Cape Town
Community-Based Partnership Research
The Cape Town program encourages students to engage with South African communities by responding to their information needs through community-based research. Here too we take a partnership approach with the intention of developing relationships with organizations - Western Cape NGOs, government agencies, residents associations, or other community-based organizations or groups - that can sustain long-term inquiry projects that students contribute to each program year. These projects should build new knowledge and skills for students, respond effectively to community health and development information needs of Centre partners, and ultimately contribute to improved life for Western Cape residents. Although students may choose the focus of their research, it must respond to information needs expressed by Western Cape communities or groups and be endorsed by one or more of the program’s partner organizations. Students wishing to research with organizations that are not BOSP centre partners must obtain permission from the Cape Town program director.
We require that students commit to at least TWO QUARTERS of research activity in Cape Town – either Winter and Spring quarters or Spring and Summer. Students starting Winter Quarter take a preparation seminar (OSPCPTWN 024A) that introduces them to methods and approaches to community-based-partnership research (CBPR) and supports their development of a feasible research plan with one of our partners, which they carry out Spring Quarter though the programme’s research seminar (OSPCPTWN 024B). Students committing to Spring/Summer take the preparation seminar (OSPCPTWN 022) in the Spring and work independently over the summer on their projects. Research projects for Winter or Spring Quarters only are not likely to be approved.
Summer research fellowship support may be available through the Center for African Studies and/or Undergraduate Academic Research (UAR).
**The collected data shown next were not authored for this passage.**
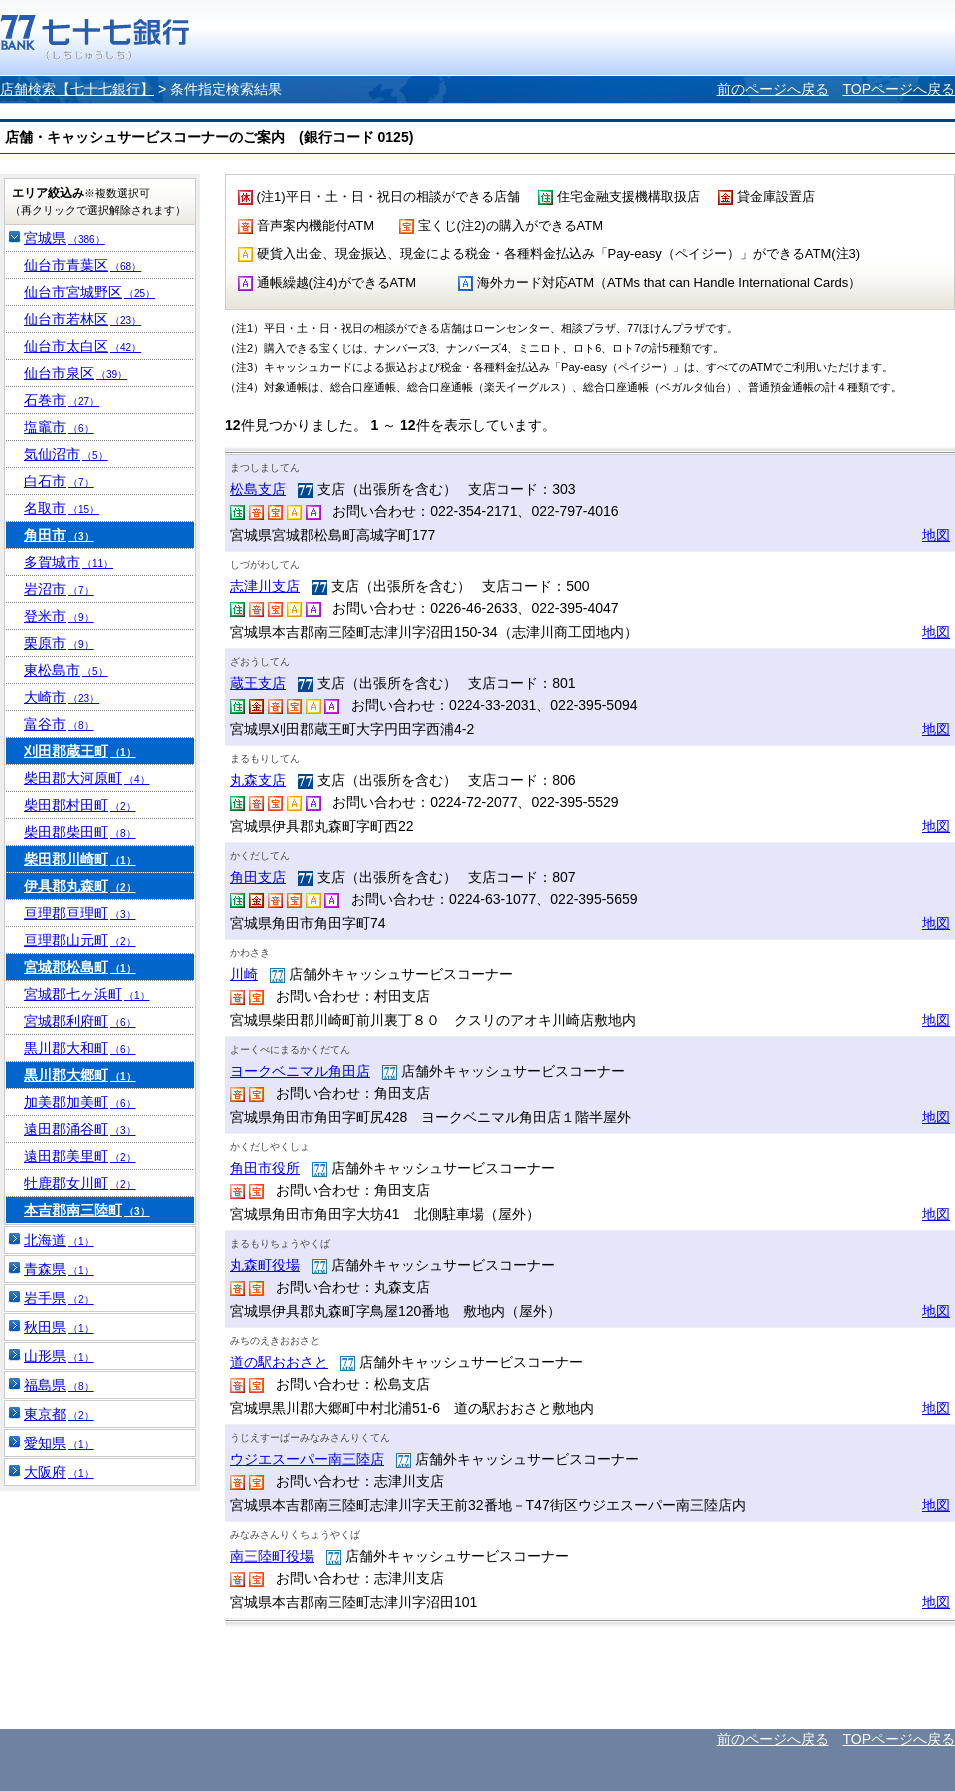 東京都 (59, 1414)
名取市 (61, 508)
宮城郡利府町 (80, 1021)
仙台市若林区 (82, 319)
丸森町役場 (265, 1265)
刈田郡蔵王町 (80, 751)
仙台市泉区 (75, 373)
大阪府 (59, 1472)
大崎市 (61, 697)
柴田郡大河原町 (87, 778)
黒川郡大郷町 (80, 1075)
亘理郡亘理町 (80, 913)
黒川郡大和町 (80, 1048)
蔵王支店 (258, 683)
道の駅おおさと (279, 1362)
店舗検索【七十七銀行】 (77, 89)
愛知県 (59, 1443)
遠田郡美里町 (80, 1156)
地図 (936, 535)
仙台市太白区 (82, 346)
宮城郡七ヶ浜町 (87, 994)
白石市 (59, 481)
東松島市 (66, 670)
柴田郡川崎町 (80, 859)
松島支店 (258, 489)
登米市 (59, 616)
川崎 (244, 974)
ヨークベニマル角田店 (300, 1071)
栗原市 (59, 643)
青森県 (59, 1269)
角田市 (59, 535)
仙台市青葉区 (82, 265)
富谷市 (59, 724)
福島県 (59, 1385)
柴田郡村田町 (80, 805)
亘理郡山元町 (80, 940)
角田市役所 (265, 1168)
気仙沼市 (66, 454)
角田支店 (258, 877)
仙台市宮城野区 (89, 292)
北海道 (59, 1240)
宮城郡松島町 (80, 967)
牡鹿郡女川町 (80, 1183)
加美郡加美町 (80, 1102)
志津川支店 (265, 586)
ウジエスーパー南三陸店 (307, 1459)
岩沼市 (59, 589)
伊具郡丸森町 (80, 886)
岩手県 (59, 1298)
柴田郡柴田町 (80, 832)
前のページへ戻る (773, 89)
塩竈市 (59, 427)
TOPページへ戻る (898, 89)
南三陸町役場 (272, 1556)
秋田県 (59, 1327)
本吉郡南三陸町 (87, 1210)
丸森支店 (258, 780)
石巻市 (61, 400)
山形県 (59, 1356)
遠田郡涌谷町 (80, 1129)
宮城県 (64, 238)
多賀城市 (68, 562)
For information on the 2012 fellows and their projects, please visit the Cape Town Summer Fellows page.
Community research projects and partners 2010 - 2012 include:
• The impacts of an indigenous intervention method to protect children from family violence in the Riebeeksrivier Valley – in collaboration with Goedgedacht
• Mapping, negotiating, and monitoring of a biodiversity corridor from the Kasteelberg to the Pardeberg Mountains – in collaboration with Goedgedacht
• South Africa's National Health Insurance Scheme: Impacts on Female Agricultural Workers' Access to Health Care – Women on Farms, Learning Network for Health and Human Rights
• Monitoring and evaluating the impact of a Social Development Fund – in collaboration with the Violence Prevention and Urban Upgrading (VPUU) project, City of Cape Town
• Teacher Allocation in Post-Apartheid South Africa – in collaboration with Equal Education
• Community perceptions of juvenile crime and restorative justice in Cape Town:
Implications for the Child Justice Act of 2008 – in collaboration with Young in Prison
• Accelerating Good Business: Providing a Platform to Grow Micro-Franchise Business - in collaboration with The Clothing Bank
• Investigating Determinants of Fruit and Vegetable Consumption for Children in Khayelitsha, South Africa" – in collaboration with Philani Child and Nutrition Project
• The Criminal Economy of Education: Understanding Dropout in Lavender Hill – in collaboration with Extra-Mural Education Project (EMEP).